Spieler des FC Porto verlässt nach Beleidigungen den Platz

Alex Telles versucht seinen Teamkollegen Moussa Marega zurückzuhalten (R), nachdem dieser rassistisch beleidigt wurde

Rassismus in Portugal

Spieler des FC Porto verlässt nach Beleidigungen den Platz

Der Sieg des FC Porto bei Vitoria Guimarães ist von einem Eklat überschattet worden. Wenige Minuten nach seinem Siegtor zum 2:1 (1:0) in der 60. Minute verließ Torschütze Moussa Marega das Spielfeld und reagierte damit offenbar auf rassistische Beleidigungen, wie die Zeitung "Diario de Noticias" berichtete.

Mitspieler und Profis von Gastgeber Guimarães versuchten, den Fußball-Nationalspieler aus Mali zu beruhigen und offenbar zum Weiterspielen zu bewegen, der aufgebrachte 28-Jährige war jedoch in minutenlangen, erregten Diskussionen nicht umzustimmen.

Marega ließ sich auswechseln und streckte auf dem Weg in die Kabine mit Blick Richtung Tribüne beide Daumen nach unten.
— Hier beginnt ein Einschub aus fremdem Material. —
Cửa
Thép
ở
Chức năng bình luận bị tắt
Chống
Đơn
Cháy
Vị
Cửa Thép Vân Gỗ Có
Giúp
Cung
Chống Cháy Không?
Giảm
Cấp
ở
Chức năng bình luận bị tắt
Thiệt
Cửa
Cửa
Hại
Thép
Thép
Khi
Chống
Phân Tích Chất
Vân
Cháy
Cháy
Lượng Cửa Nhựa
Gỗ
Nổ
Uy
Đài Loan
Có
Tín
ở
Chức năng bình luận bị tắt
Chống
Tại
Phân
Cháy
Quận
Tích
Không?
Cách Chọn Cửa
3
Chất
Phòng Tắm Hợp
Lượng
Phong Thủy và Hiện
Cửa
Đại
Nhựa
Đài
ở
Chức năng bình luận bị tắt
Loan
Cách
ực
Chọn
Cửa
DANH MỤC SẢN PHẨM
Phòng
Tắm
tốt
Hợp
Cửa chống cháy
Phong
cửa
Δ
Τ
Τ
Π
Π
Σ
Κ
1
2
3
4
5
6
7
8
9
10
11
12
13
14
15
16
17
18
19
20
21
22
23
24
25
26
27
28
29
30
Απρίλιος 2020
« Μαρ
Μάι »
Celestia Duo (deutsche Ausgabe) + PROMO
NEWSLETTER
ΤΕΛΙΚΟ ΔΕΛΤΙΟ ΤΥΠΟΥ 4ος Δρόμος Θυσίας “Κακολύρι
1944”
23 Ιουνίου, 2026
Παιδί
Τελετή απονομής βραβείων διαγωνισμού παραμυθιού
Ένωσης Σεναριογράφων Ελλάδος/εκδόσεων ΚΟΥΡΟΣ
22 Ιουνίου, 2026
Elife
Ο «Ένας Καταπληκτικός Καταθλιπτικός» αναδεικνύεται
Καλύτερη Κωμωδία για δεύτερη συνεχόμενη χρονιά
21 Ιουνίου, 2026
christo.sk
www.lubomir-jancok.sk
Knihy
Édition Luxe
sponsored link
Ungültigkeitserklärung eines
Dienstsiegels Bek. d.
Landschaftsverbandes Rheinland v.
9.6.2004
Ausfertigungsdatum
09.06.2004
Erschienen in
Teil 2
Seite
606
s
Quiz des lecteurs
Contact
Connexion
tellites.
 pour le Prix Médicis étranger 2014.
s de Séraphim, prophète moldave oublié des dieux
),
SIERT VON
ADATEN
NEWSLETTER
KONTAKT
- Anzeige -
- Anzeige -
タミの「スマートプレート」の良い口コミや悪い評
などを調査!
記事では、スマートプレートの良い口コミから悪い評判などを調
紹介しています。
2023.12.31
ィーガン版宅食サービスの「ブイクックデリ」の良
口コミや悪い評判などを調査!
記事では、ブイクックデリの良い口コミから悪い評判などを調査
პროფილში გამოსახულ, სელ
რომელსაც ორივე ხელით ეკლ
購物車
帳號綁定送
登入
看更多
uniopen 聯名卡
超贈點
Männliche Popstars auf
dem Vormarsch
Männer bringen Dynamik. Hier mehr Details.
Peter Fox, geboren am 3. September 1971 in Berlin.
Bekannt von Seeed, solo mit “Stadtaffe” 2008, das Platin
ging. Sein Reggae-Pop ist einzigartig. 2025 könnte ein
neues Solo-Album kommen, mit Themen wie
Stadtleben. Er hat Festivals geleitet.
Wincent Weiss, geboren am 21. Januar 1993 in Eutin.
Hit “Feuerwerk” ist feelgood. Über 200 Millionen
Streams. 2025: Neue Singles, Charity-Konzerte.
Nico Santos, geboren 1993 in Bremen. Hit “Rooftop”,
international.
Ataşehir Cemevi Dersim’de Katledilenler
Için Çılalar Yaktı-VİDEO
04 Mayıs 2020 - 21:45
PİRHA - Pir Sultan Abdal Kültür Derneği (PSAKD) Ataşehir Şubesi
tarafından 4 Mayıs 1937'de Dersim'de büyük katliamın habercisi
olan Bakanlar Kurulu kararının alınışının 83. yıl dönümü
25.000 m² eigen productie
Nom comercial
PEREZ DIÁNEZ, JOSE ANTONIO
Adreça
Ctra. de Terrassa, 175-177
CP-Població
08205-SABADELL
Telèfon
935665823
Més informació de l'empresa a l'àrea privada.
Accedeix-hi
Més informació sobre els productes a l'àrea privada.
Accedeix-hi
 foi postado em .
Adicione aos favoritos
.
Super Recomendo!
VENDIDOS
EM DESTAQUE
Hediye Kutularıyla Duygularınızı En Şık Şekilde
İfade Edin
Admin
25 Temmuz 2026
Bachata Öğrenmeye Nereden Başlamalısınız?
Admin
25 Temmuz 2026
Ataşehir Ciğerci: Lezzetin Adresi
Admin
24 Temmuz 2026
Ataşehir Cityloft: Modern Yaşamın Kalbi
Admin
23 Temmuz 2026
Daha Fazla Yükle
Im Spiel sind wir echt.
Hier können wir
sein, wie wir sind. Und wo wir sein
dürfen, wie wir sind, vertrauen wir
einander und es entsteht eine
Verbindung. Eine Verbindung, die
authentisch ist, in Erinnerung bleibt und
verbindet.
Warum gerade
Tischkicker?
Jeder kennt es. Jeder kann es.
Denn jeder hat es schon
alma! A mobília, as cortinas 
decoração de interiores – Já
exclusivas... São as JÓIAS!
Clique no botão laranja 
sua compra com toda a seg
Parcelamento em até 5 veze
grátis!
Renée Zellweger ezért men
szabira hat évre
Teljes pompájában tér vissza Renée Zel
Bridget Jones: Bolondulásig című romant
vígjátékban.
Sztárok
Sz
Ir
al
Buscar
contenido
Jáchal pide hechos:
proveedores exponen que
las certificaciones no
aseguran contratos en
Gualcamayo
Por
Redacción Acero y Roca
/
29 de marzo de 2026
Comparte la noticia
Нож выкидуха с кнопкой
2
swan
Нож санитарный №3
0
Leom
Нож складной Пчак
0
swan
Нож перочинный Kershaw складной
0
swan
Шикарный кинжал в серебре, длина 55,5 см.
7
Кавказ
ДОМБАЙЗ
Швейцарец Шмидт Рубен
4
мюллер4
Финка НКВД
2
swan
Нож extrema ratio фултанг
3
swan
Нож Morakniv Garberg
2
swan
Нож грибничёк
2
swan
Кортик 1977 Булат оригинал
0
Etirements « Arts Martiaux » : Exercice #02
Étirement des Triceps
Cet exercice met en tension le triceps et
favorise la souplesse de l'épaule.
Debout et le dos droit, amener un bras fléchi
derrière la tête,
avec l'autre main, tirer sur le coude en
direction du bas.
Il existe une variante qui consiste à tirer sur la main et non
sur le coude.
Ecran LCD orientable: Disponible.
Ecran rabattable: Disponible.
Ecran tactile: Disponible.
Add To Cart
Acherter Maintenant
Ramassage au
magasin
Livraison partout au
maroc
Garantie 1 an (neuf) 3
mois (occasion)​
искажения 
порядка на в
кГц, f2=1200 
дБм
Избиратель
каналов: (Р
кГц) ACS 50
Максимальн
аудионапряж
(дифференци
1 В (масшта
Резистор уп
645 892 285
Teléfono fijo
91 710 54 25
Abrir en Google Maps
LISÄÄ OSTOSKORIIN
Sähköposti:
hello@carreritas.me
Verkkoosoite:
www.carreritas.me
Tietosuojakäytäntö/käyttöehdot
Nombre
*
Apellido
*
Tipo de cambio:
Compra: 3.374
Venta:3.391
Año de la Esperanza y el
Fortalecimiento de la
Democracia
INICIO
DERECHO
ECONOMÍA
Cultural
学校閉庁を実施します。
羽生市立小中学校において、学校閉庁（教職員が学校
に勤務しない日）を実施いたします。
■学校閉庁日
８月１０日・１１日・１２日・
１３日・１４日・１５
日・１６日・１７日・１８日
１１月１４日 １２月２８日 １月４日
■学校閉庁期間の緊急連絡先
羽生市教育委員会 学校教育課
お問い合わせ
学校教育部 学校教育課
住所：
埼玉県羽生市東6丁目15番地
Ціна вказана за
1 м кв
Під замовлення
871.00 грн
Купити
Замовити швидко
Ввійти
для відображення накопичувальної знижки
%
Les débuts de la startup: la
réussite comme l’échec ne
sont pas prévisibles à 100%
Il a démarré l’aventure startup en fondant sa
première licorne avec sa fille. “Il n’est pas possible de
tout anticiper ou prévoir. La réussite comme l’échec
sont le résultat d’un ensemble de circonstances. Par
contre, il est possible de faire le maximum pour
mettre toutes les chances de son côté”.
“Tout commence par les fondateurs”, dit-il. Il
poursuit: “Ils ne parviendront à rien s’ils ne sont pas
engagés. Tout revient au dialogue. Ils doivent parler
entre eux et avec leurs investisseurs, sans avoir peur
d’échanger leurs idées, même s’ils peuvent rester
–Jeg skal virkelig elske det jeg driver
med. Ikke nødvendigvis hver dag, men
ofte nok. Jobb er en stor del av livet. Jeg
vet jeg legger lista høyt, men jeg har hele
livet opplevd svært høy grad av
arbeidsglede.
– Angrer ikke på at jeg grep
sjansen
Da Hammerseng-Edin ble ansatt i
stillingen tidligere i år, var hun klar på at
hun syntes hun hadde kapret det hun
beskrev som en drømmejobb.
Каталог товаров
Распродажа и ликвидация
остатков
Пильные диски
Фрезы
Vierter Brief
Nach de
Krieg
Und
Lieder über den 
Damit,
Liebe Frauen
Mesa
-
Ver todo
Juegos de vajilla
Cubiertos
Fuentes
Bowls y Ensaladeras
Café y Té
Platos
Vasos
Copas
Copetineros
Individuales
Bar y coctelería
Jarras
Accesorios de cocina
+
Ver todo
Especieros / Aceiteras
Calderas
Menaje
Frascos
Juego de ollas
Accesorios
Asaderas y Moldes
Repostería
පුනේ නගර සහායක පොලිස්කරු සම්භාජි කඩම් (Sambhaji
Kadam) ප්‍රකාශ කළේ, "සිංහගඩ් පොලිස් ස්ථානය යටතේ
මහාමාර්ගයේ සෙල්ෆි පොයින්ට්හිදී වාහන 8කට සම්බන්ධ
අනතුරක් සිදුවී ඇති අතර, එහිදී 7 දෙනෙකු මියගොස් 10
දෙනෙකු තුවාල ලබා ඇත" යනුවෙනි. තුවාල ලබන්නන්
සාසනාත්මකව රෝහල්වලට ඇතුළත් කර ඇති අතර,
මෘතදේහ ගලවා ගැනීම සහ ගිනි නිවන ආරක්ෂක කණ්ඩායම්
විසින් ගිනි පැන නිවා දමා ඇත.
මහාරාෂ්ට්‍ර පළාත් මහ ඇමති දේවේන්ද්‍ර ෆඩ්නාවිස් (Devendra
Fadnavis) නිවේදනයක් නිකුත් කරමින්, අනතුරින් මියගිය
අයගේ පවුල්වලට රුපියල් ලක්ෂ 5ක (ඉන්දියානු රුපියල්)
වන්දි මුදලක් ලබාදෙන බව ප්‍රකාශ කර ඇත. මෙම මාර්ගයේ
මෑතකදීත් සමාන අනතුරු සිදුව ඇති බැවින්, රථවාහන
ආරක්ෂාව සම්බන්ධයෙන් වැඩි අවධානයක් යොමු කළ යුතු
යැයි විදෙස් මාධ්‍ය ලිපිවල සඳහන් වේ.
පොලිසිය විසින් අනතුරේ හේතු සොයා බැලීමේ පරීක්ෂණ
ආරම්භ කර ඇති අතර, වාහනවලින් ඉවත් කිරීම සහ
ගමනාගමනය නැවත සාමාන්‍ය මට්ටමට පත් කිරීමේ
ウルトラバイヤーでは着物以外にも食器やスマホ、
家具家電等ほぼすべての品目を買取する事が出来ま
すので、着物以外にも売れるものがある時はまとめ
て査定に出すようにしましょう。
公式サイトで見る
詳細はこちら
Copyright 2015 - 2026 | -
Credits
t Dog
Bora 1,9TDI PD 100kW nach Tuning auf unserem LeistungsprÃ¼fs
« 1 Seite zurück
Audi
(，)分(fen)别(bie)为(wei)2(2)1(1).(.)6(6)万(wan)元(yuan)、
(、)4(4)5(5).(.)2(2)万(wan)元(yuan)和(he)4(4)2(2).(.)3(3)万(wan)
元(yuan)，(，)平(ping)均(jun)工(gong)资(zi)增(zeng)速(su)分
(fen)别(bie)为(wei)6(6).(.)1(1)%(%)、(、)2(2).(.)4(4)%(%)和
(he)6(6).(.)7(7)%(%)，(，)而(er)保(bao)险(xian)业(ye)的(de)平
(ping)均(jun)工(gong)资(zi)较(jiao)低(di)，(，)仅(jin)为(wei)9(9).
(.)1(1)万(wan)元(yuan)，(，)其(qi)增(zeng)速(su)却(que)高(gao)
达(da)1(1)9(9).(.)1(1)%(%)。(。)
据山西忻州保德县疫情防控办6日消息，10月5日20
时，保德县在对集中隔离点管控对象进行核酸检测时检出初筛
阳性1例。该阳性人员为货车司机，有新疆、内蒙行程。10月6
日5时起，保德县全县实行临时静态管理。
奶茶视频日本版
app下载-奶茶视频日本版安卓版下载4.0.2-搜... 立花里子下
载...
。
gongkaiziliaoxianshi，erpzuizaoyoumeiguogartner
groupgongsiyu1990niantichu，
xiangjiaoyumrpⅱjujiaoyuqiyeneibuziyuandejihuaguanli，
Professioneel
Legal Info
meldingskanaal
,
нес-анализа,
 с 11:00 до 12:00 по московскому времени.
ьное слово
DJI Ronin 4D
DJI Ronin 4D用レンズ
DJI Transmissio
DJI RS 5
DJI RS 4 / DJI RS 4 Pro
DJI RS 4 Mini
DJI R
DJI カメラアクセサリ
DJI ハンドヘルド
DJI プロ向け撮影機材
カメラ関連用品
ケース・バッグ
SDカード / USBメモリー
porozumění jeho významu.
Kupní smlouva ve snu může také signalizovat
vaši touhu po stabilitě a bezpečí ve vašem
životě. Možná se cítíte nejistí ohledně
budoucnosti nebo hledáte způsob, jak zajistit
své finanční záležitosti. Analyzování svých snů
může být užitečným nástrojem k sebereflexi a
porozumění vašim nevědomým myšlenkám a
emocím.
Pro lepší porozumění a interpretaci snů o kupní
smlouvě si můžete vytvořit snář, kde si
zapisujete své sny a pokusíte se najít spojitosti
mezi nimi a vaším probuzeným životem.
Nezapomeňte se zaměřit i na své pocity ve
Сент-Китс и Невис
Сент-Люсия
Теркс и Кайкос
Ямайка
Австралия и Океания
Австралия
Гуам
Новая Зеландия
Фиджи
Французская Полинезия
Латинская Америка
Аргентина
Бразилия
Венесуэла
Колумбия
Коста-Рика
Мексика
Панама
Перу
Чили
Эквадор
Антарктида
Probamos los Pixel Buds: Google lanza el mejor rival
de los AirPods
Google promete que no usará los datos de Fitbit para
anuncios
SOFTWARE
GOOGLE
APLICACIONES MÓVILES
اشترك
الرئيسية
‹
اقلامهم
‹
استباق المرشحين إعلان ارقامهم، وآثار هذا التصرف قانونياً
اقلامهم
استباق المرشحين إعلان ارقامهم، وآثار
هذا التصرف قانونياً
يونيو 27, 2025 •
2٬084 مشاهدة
Sogar ein Sitz in seine Richtung sei zuvor geflogen, berichteten Medien.

Schiedsrichter wird hart kritisiert

Der in Frankreich geborene Marega schimpfte anschließend in einem wütenden Instagram-Post über die "Idioten, die ins Stadion kommen, um rassistische Parolen zu schreien", "bedankte" sich aber auch bei den Unparteiischen, "dass sie mich nicht verteidigt haben und mir eine Gelbe Karte gegeben haben, weil ich meine Hautfarbe verteidige".

Marega ärgerte auch der Umstand, dass der Schiedsrichter ihn nach dem Tor verwarnte, weil er beim Jubeln einen der Sitze über dem Kopf gehalten hatte, die von Fans auf das Feld geworfen worden waren. Er bezeichnete den Unparteiischen Luis Miguel Godinho als "eine Schande".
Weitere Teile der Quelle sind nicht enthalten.